EXERCISE:
Lower down are entries containing pictures. Copy exactly, without those pictures, the lines from the line with "Powrót po 23 latach, afera" through the line with "Bio Xylit Goldstaub".

═══ PROVIDED DATA ═══

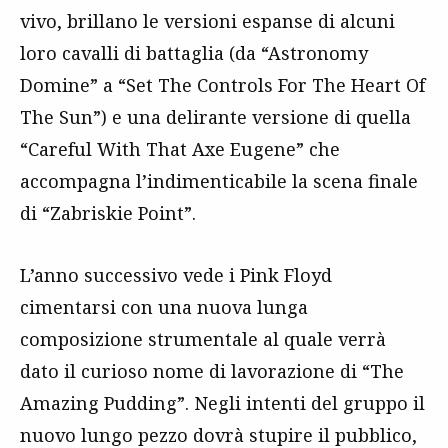
vivo, brillano le versioni espanse di alcuni
loro cavalli di battaglia (da “Astronomy
Domine” a “Set The Controls For The Heart Of
The Sun”) e una delirante versione di quella
“Careful With That Axe Eugene” che
accompagna l’indimenticabile la scena finale
di “Zabriskie Point”.
L’anno successivo vede i Pink Floyd
cimentarsi con una nuova lunga
composizione strumentale al quale verrà
dato il curioso nome di lavorazione di “The
Amazing Pudding”. Negli intenti del gruppo il
nuovo lungo pezzo dovrà stupire il pubblico,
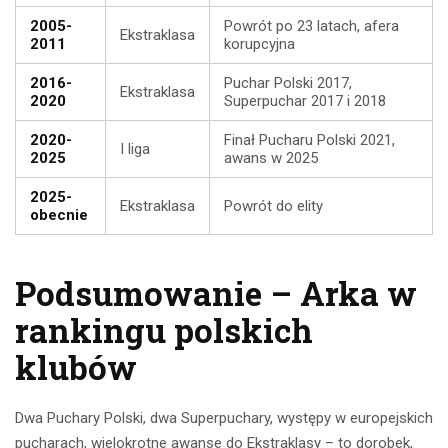
2005-
Powrót po 23 latach, afera
Ekstraklasa
2011
korupcyjna
2016-
Puchar Polski 2017,
Ekstraklasa
2020
Superpuchar 2017 i 2018
2020-
Finał Pucharu Polski 2021,
I liga
2025
awans w 2025
2025-
Ekstraklasa
Powrót do elity
obecnie
Podsumowanie – Arka w
rankingu polskich
klubów
Dwa Puchary Polski, dwa Superpuchary, występy w europejskich
pucharach, wielokrotne awanse do Ekstraklasy – to dorobek,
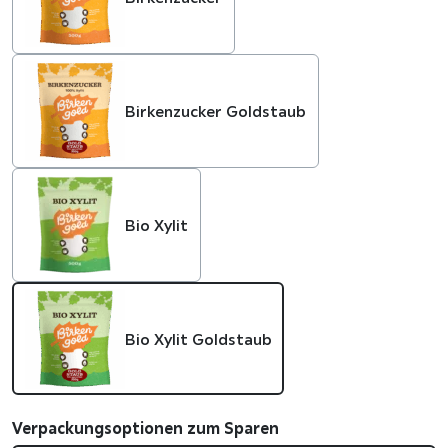
Birkenzucker Goldstaub
Bio Xylit
Bio Xylit Goldstaub
Verpackungsoptionen zum Sparen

═══

EXERCISE RESPONSE:
Powrót po 23 latach, afera
Ekstraklasa
2011
korupcyjna
2016-
Puchar Polski 2017,
Ekstraklasa
2020
Superpuchar 2017 i 2018
2020-
Finał Pucharu Polski 2021,
I liga
2025
awans w 2025
2025-
Ekstraklasa
Powrót do elity
obecnie
Podsumowanie – Arka w
rankingu polskich
klubów
Dwa Puchary Polski, dwa Superpuchary, występy w europejskich
pucharach, wielokrotne awanse do Ekstraklasy – to dorobek,
Birkenzucker Goldstaub
Bio Xylit
Bio Xylit Goldstaub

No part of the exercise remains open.